Eight print trials were conducted using the K printing proofer. The trials used different print conditions such as blade, ink, and substrate for both chrome and standard DLC surfaces. The conditions that were used in each trial are listed in Table 3. The print speed was 6 meters s−1 for all trials. Each print trial condition began with chrome surface, and then chrome was replaced with standard DLC to repeat the trial under the same print condition.

Table 3 Trial print experiments and print conditions
Trial no. Experiment name Print conditions
Blade type Ink type Substrate type
T1 Trial one print experiment Metal Black60 White PET
T2 Trial two print experiment Metal Black60 Clear PET
T3 Trial three print experiment Metal ECI7007 White PET
T4 Trial four print experiment Metal ECI7007 Clear PET
T5 Trial five print experiment Plastic Black60 White PET
T6 Trial six print experiment Plastic Black60 Clear PET
T7 Trial seven print experiment Plastic ECI7007 White PET
T8 Trial eight print experiment Plastic ECI7007 Clear PET


For each printing trial, several samples were obtained by performing the printing process in batches. The process of transferring the conductive ink from the gravure surface to the substrate consisted of five steps: (1) attaching the substrate to the impression roller, (2) dispensing 1–2 mL of ink near the doctor blade, (3) printing the substrate at a speed of 6 meters s−1, (4) removing the printed substrate for drying, and (5) cleaning the ink from the gravure plate and blade with n-propyl acetate.

There were two type of wiping doctor blades used in the experiments: (1) “White-Carbon Steel with Lamella Tip,” a metal doctor blade (0.006 inches (0.150 mm) thick and 0.750 inches in height) manufactured and supplied by the Daetwyler Company USA and (2) “E600 0.6 mm double laminate with step Lamella Tip” plastic doctor blade manufactured and supplied by Esterlam Ltd, UK. The conductive ink LOCTITE ECI 7007 E&C manufactured and supplied by Henkel is referred to as ECI7007, and versa HR black 60 (no.: 1424868-3410) manufactured and supplied by INX is referred to as black 60 in the experiment. Further, the PET substrates Melinex® ST339, a 300 gauge or 75 μm thick white film, is referred to as white PET, and Melinex® ST506, a 500 gauge or 125 μm thick super clear film, is referred to as clear PET in the experiment.

2.6. Line width, electrical resistance, transparency data generation

In this experiment, a PIAS-II (SN: 2232120060763) digital microscope with visible optics HR, height resolution of ∼5 μm (SN: 2210020060763) and visible optics LR, low resolution of ∼37 μm per pixel (SN: 2213020060763) from QEA (quality engineering associates, Inc.
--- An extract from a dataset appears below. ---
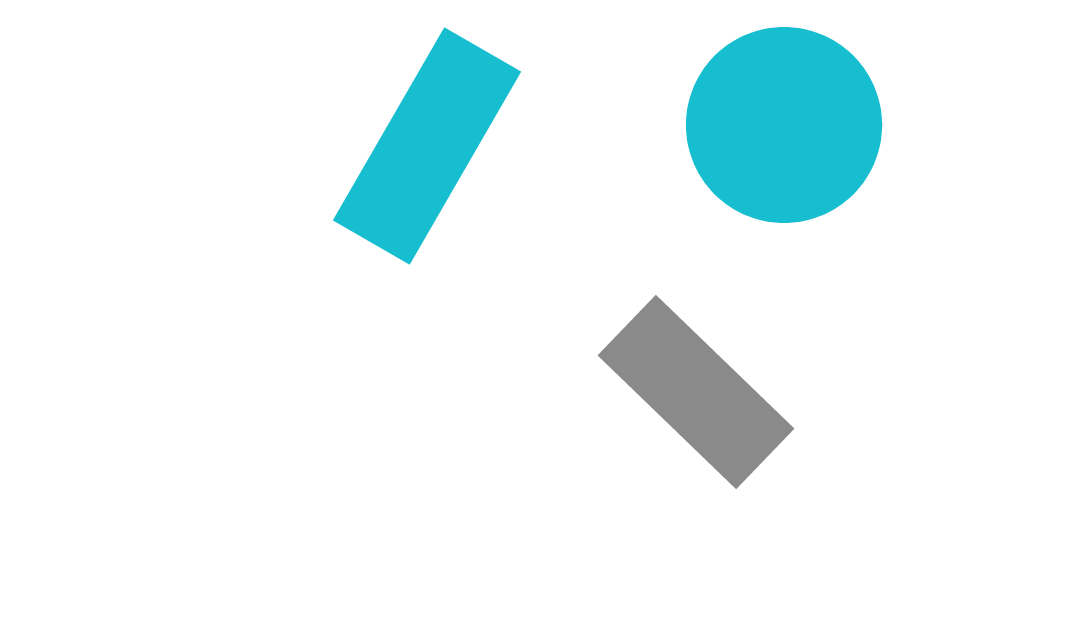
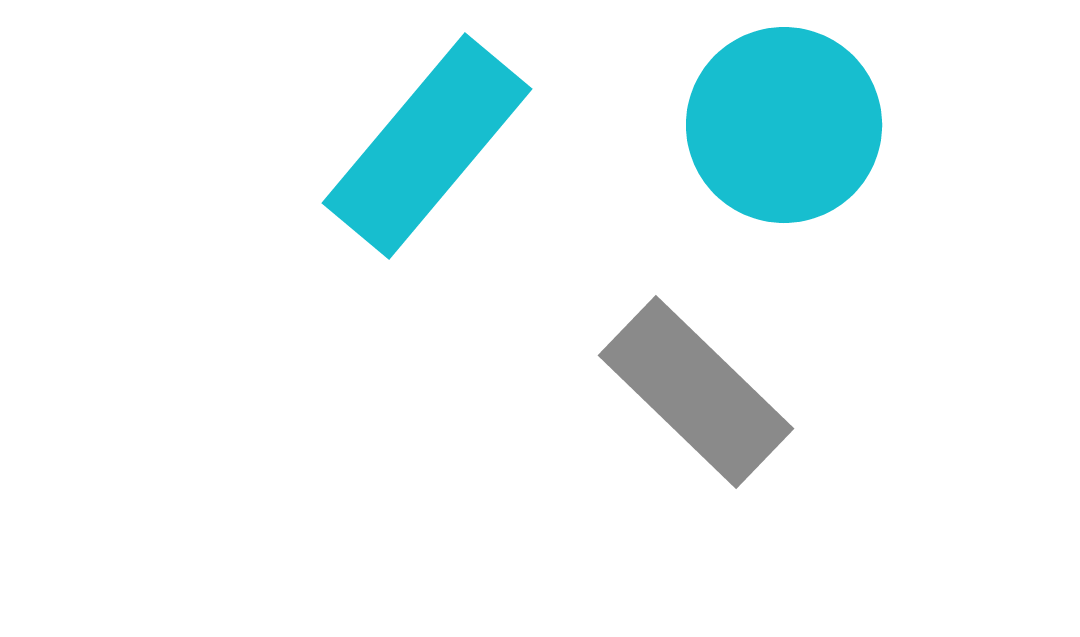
cyan rectangle: rotated 10 degrees clockwise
USA) were used in measuring the printed line width in μm on PET substrates.56 The PIAS-II device and respective visible optics have been calibrated and verified to a known line width using the calibrated verification target (SN: 2240020060242). The PIAS-II is used to measure line width as per ISO-13660.57,58 After measuring the line width from the printed samples, statistical analysis is used to determine which gravure surface performed better. The electrical resistance of the printed conductive fine lines of the grid patterns was measured using the sinometer VC9808, a digital multimeter (SN: 091756725) that is connected with pointed test probes and test leads. Further, grid transparency was measured using a spectrophotometer device, the Barbieri spectro LPF qb (SN: C0060243), with an 8 mm aperture opening. Here grid transparency is given by L* value which refers to the relative amount of light that is allowed to pass through a given grid pattern. Transparency measurements allow evaluation of the effect of line width gain in grid line spacing to quantify how much more or less light passes through the grid.
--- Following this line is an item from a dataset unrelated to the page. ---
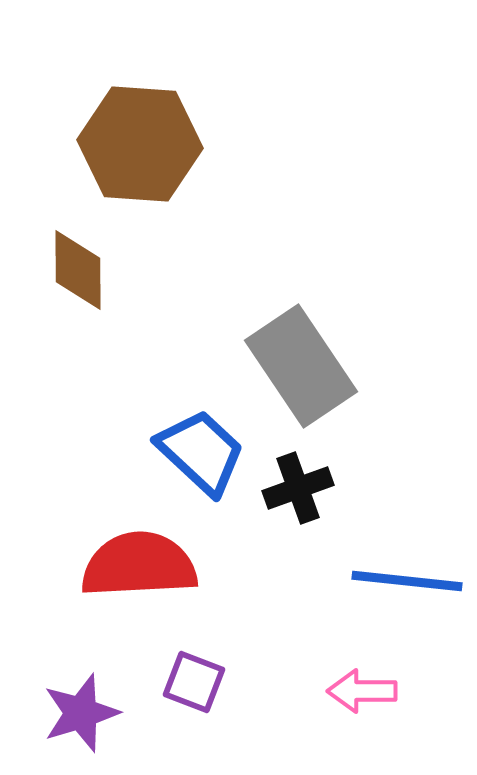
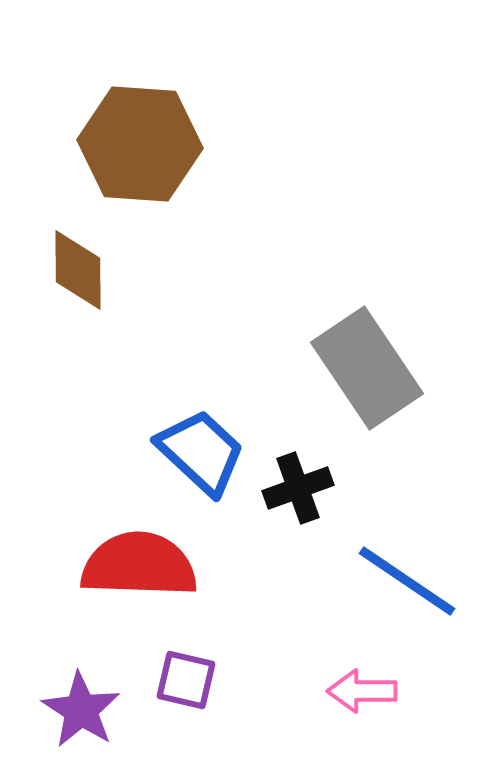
gray rectangle: moved 66 px right, 2 px down
red semicircle: rotated 5 degrees clockwise
blue line: rotated 28 degrees clockwise
purple square: moved 8 px left, 2 px up; rotated 8 degrees counterclockwise
purple star: moved 3 px up; rotated 22 degrees counterclockwise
3. Results and discussions

The Results section includes line width, electrical resistance and transparency of the printed electrode grid samples obtained from eight trial experiments that used standard DLC and chrome as gravure surface. Additionally, the statistical analysis of the line width data is presented.

3.1. Line width and line width gain

In this section the results of the electrode line widths data, measured from the printed samples that are obtained in the experiments, are discussed in relation to the printing conditions. Digital microscopes, a c-mount PAXcam 3 (model: PX3-CM, SN: 16110051), digital camera mounted on a microscope connected to PAX-it 2 (v1.7.3.0) software is used to capture a 3 MP image at full resolution of 2048 × 1536 to aid in reporting and for visual display of printed fine lines from DLC surface and chrome. Microscopic images of the prints obtained in various trial print experiments and print conditions are found in the ESI. The reference figure numbers associated to trial experiments and print conditions are given in the Table 4.
Table 4 Trial print experiments and print conditions
Trial no. Experiment name Print conditions Reference figure in ESI
Blade type Ink type Substrate type
T1 Trial one print experiment Metal Black 60 White PET Fig. S-17 and S-18, ESI
T2 Trial two print experiment Metal Black 60 Clear PET Fig. S-19 and S-20, ESI
T3 Trial three print experiment Metal ECI7007 White PET Fig. S-21 and S-22, ESI
T4 Trial four print experiment Metal ECI7007 Clear PET Fig. S-23 and S-24, ESI
T5 Trial five print experiment Plastic Black 60 White PET Fig. S-25 and S-26, ESI
T6 Trial six print experiment Plastic Black 60 Clear PET Fig. S-27 and S-28, ESI
T7 Trial seven print experiment Plastic ECI7007 White PET Fig. S-29 and S-30, ESI
T8 Trial eight print experiment Plastic ECI7007 Clear PET Fig. S-31 and S-32, ESI


Graphs in Fig. 10 and 11 illustrate line width and gain from 20 μm and 30 μm grids in chrome and standard DLC print samples across trials T1 to T8. Fig. 10A–C depict measured 20 μm lines, and Fig. 11A–C show 30 μm lines. Additionally, Fig. 10D and 11D display line width gain for 20 μm and 30 μm lines, respectively, across all trials. Line width gain was measured by subtracting the nominal line width from the average of the measured line widths of 25 samples. Then the width gain was divided by the nominal line width and multiplied by 100 to determine the line width gain as a percentage.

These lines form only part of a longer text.